United States District Court, N.D. Georgia, Atlanta Division
Aug 21, 2007
CIVIL ACTION NO. 1:06-CV-0308-JEC (N.D. Ga. Aug. 21, 2007)

Opinion

CIVIL ACTION NO. 1:06-CV-0308-JEC.

August 21, 2007


ORDER OPINION


This case is presently before the Court on plaintiff's Motion to Reopen [29] and defendants' Motion to Dismiss [34]. The Court has reviewed the record and the arguments of the parties and, for the reasons set out below, concludes that plaintiff's Motion to Reopen [29] should be GRANTED and defendants' Motion to Dismiss [34] should be DENIED.

BACKGROUND

This litigation involves two prison construction contracts and a related indemnity agreement. (Order [26] at 1.) In late 2000, defendant Boatwright Construction ("BC") entered into contracts for prison construction projects in Madison County and Towns County, Georgia. ( Id. at 2.) Both contracts contained a provision requiring arbitration of "[a]ny claim arising out of or related to the Contract." ( Id.)
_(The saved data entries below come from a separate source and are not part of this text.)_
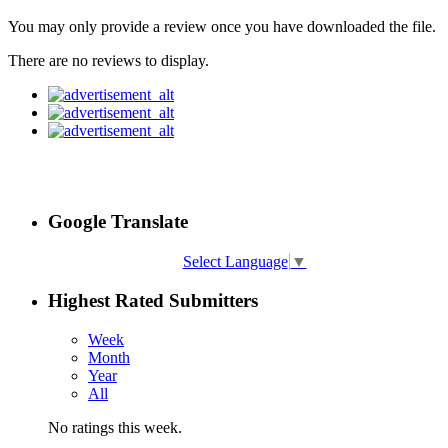
You may only provide a review once you have downloaded the file.
There are no reviews to display.
Google Translate
Select Language
▼
Highest Rated Submitters
Week
Month
Year
All
No ratings this week.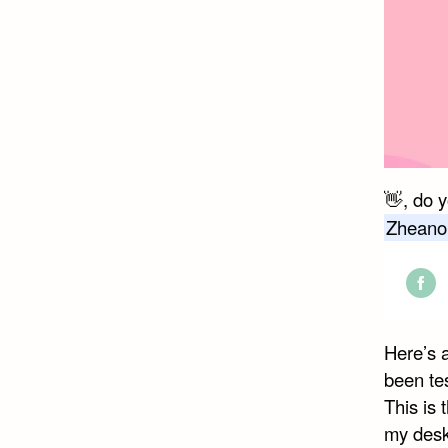
👋, do 
Zheano
Shar
on
Here’s 
Face
been tes
This is 
my desk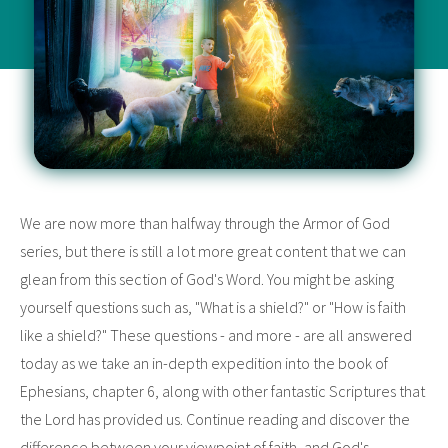
We are now more than halfway through the Armor of God
series, but there is still a lot more great content that we can
glean from this section of God's Word. You might be asking
yourself questions such as, "What is a shield?" or "How is faith
like a shield?" These questions - and more - are all answered
today as we take an in-depth expedition into the book of
Ephesians, chapter 6, along with other fantastic Scriptures that
the Lord has provided us. Continue reading and discover the
difference between your viewpoint of faith, and God's.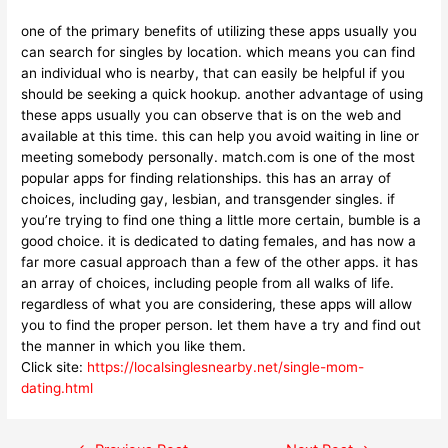
one of the primary benefits of utilizing these apps usually you
can search for singles by location. which means you can find
an individual who is nearby, that can easily be helpful if you
should be seeking a quick hookup. another advantage of using
these apps usually you can observe that is on the web and
available at this time. this can help you avoid waiting in line or
meeting somebody personally. match.com is one of the most
popular apps for finding relationships. this has an array of
choices, including gay, lesbian, and transgender singles. if
you’re trying to find one thing a little more certain, bumble is a
good choice. it is dedicated to dating females, and has now a
far more casual approach than a few of the other apps. it has
an array of choices, including people from all walks of life.
regardless of what you are considering, these apps will allow
you to find the proper person. let them have a try and find out
the manner in which you like them.
Click site:
https://localsinglesnearby.net/single-mom-
dating.html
Plaintiff Atlantic Mutual Insurance ("AMT") issued contract performance and payment surety bonds, ensuring BC's completion of the projects in conformity with the contracts. (Id.) As a condition to issuing those bonds, plaintiff required BC and its shareholders, defendants Killearn, Inc., J.T. Williams, Bobby Boatwright, and Kelley Boatwright, to execute an Indemnity Agreement. ( Id.) Pursuant to the Indemnity Agreement, defendants agreed to:

indemnify [plaintiff] and hold it harmless from and against all liability, losses, costs, damages, attorneys' fees, disbursements and expenses of every nature which [plaintiff] may sustain or incur by reason of having executed . . . [the performance and surety] bonds.

(Compl. [1] at Ex. A, ¶ 6.) The Indemnity Agreement did not contain an arbitration clause. ( Id.)

BC experienced problems completing both the Madison County and the Towns County projects. (Order [26] at 2-3.) Pursuant to its bond obligations, plaintiff was required to complete the Madison County project, and to provide financial and managerial assistance to enable BC to complete the Towns County project. (Id.) Following the completion of both projects, plaintiff demanded reimbursement, pursuant to the Indemnity Agreement, for the associated costs and expenses. ( Id.) In response, defendants Killearn and Williams filed a demand for arbitration, against plaintiff and several other parties, based on the arbitration clause in the underlying construction contracts between BC and Madison and Towns County. ( Id. at 3.)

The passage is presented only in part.